Mom continued to work at the hospital until just a few months ago. In fact, during her recent illness and up to the very end of her life, she intended to return to her volunteer work at the hospital as soon as she was well enough.
What Mom Taught Us
My Mom was not the type to give advice. She didn’t tell you how to do things or how to run your life.
She did better. She showed you.
If you watched her, you learned through the power of her example all you need to know to have a successful life that leaves a mark on the world.
These are some of the things I learned from my Mom . . .
Resilience. Although her formative years were lived during the Depression, and she lived through World War II, I never heard her complain about how hard either was. Not once. She had a very serious operation after my sister was born. That didn’t slow her down either. She recovered and never looked back. When she lost her husband prematurely and had to start over at 54, she soldiered on, resolutely doing the things necessary to survive and prosper.
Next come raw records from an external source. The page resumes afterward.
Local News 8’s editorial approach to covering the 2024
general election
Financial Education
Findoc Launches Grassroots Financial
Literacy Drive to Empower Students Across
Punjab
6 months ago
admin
Grit. As you know, grit means perseverance. It means keeping going when others would quit. This little, 100-pound woman was all grit.
Positive attitude. Mom was that rare person who never complained. She was always pleasant. She radiated good feelings. She was a delight to be around. Always.
Humility. Mom was completely humble and unpretentious. She would rather help people than impress them. She would be annoyed about me “bragging on her” and telling you how many volunteer hours she gave to Lourdes Medical Center. You would never have heard about that from her.
Service. Many, probably most of us, have a “What’s In It For Me?” mindset. Mom was different. She was a service oriented person who would ask “What’s In It For (or What Can I Do For) You?” How much better would our world be if more of us had that attitude?
Courage. She wasn’t a big person but, as you have heard – and probably already knew – Mom was strong willed. And that never changed. I watched her closely in the last days of her life and I never saw even a flicker of foreboding. She lived her life fearlessly until her last breath.
For her inspiring life and these lessons, I will always be grateful.